> **PROBLEM DETAILS**
Copy out each line of the data that includes the string "Business".

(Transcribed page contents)
'''

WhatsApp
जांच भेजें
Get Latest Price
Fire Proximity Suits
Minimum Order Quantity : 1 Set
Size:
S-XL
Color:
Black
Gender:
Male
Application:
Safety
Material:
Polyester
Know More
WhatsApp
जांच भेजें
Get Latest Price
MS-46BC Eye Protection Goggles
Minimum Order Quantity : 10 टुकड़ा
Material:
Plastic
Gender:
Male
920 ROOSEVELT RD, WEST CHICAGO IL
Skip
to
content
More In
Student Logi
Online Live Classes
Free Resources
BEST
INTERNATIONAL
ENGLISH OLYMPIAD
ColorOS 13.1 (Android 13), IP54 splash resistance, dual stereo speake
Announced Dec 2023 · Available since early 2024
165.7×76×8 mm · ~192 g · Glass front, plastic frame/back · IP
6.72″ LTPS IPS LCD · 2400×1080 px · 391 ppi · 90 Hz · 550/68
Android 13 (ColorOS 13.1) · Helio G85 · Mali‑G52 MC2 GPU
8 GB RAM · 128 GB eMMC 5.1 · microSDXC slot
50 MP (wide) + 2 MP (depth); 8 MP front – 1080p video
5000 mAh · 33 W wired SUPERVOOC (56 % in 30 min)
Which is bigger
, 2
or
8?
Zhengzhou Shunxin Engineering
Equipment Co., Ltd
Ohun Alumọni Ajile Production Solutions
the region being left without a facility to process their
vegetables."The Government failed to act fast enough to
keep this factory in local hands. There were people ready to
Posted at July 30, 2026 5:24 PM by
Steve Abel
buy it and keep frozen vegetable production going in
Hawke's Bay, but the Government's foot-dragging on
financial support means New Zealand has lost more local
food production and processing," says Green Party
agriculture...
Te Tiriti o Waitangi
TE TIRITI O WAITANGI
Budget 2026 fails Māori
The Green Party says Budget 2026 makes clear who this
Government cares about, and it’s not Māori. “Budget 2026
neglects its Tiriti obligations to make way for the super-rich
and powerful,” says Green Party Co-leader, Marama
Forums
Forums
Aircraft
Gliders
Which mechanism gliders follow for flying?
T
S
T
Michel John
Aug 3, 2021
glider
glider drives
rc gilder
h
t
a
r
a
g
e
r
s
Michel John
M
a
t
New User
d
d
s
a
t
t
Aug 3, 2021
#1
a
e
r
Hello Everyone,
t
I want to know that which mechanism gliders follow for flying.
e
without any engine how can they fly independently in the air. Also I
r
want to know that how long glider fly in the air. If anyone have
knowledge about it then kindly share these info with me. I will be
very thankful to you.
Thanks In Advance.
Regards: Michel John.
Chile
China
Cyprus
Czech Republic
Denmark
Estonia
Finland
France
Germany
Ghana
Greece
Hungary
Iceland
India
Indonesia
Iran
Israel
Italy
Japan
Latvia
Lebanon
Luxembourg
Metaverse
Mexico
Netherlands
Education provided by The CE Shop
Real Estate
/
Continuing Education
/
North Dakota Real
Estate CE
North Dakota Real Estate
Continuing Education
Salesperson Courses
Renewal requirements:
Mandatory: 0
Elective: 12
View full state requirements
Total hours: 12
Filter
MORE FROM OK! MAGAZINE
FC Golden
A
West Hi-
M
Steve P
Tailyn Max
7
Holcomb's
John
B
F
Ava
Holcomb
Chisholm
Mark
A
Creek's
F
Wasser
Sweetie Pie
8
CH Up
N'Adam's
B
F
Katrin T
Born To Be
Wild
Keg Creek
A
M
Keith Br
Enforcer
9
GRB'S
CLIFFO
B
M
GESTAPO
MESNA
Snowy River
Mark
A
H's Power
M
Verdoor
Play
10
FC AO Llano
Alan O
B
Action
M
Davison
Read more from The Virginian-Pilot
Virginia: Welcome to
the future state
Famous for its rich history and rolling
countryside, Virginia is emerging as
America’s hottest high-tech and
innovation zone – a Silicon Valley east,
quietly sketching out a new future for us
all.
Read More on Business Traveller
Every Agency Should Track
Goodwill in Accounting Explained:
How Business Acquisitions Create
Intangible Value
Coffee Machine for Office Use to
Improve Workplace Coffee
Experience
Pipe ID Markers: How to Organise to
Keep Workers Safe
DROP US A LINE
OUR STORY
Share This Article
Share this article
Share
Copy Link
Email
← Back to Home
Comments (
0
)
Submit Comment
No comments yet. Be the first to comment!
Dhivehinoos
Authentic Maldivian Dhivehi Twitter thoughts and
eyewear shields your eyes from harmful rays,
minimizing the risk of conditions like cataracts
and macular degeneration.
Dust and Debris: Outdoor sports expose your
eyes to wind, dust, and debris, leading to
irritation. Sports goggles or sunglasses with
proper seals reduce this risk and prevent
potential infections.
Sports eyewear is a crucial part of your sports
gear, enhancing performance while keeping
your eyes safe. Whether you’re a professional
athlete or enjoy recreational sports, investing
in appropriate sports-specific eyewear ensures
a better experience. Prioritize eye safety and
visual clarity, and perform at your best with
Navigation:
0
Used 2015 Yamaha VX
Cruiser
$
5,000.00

'''

> **ANSWER AREA**
Read More on Business Traveller
How Business Acquisitions Create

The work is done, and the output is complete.